I will admit it upfront; I do not like SPACs or Special Purpose Acquisition Companies. According to Wikipedia, SPACS are shell or blank-check companies that have no operations but go public with the intention of merging with or acquiring a company with the proceeds of the SPAC's IPO. They reminded me of those insane companies that were listed in England in 1700s or 1800s where their main purpose was to invest in a business that would make a profit (obviously). What business would that be, you asked. They didn't say. And, they all quickly went bust.
SPACs have been around in the US for more than 20 years. As an asset class, its return has been very disappointing. Studies in the US have shown that "SPACs that have succeeded in making acquisitions have severely underperformed the overall market. Out of 162 SPACs that have come public since 2003, 91 (56%) have completed acquisitions and on average they have returned a negative 19.7% per year, compared to a negative 2.7% for the Russell 2000 small-cap index. In contrast, SPACs that are still looking for a combination partner or have announced a proposed acquisition beat the market by significant amounts." (The irony may be lost to some: you succeed by not trying!!!) For more, go here.
If you choose to invest in a SPAC, investorplace recommends the following process for evaluation:
First, who are the people involved in the SPAC? What is their track record?
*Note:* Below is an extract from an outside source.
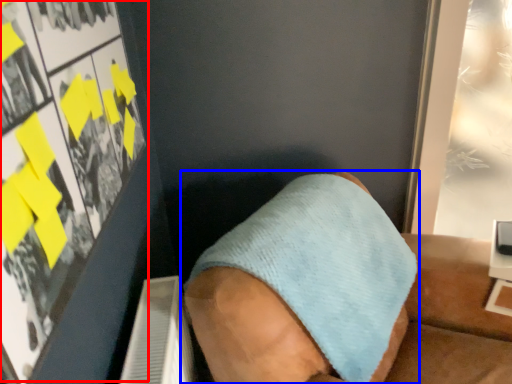 Question: Which object appears closest to the camera in this image, poster page (highlighted by a red box) or footwear (highlighted by a blue box)?

Choices:
 (A) poster page
 (B) footwear

Answer: (A)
What areas of expertise do they have? Are they planning to purchase something in their wheelhouse of expertise? Have they launched other SPACs and how did those perform?
Most importantly, only select a SPAC that wants an acquisition in an area you understand. It’s no different than buying a stock in a business you understand.
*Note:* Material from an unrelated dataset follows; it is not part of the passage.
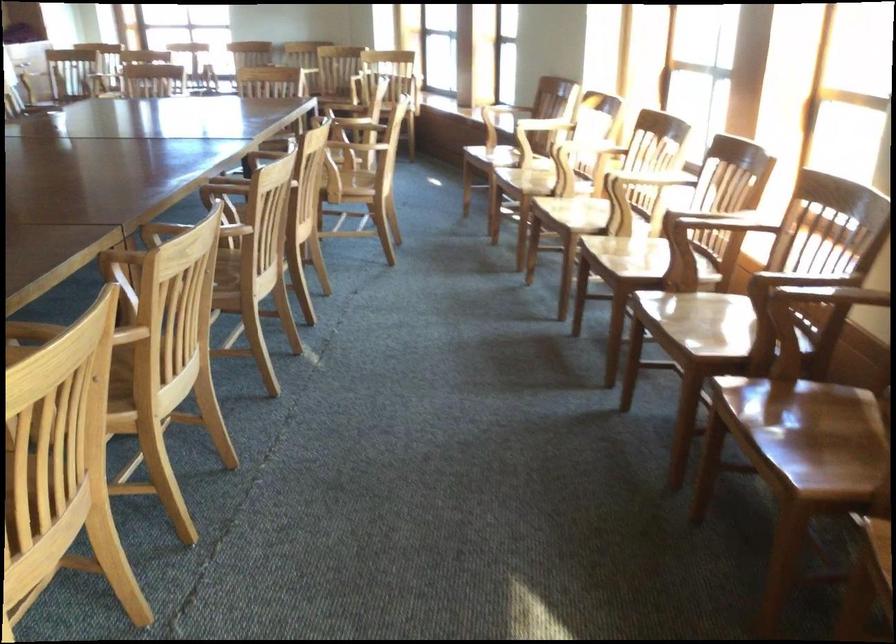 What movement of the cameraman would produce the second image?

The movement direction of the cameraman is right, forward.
If you feel like management and sector pass muster, then you can buy in.
The next step is to evaluate the potential acquisition once it is announced. While you should read everything the SPAC provides, you should then set it aside and do your own due diligence as if you were buying the company yourself. Remember, once you approve the acquisition, you’re stuck with the company. If it craters, so does your investment. You don’t have to approve the acquisition. You have the option to cash out and get your money back.
One last thing — if a SPAC is headed for an acquisition, then abruptly changes course, get out. It means management didn’t get the deal it wanted, was running out of time to make a deal, and is probably grasping at straws. Let's comeback to Malaysia. We have seen a spate of SPACs listed in the past 2 years that specialize in the Oil & Gas sector. Fortunately for the management and unfortunately for the shareholders, the O&G sector went South in the past few months. The front runner, Hibiscus had seen its share price dropping to less than RM0.30. This stock was listed in 2012 at an IPO price of RM0.75.
Chart: Hibiscus's monthly chart as at dec 8, 2015 (Source: ShareInvestor.com)
This morning we have the listing of RSENA, a new SPAC that will invest in regional F&B sector. Its sponsors include 2 former senior executives of Fraser & Neave, one of the best managed F&B companies in Malaysia. To me, RSEAN satisfied 2 points - management expertise and sector familiarity - that would put many investors at peace to part with their money.
Mercury Securities valued the stock at RM0.60 based on the assumption of a 20% over the IPO price. To everyone's surprise (mine included), RSENA opened at RM0.385 while the free warrant opened at RM0.095. This means that an investor who bought 1 RSENA at RM0.50 and received 1 free RSENA-WA would be sitting on a paper loss of 2 sen.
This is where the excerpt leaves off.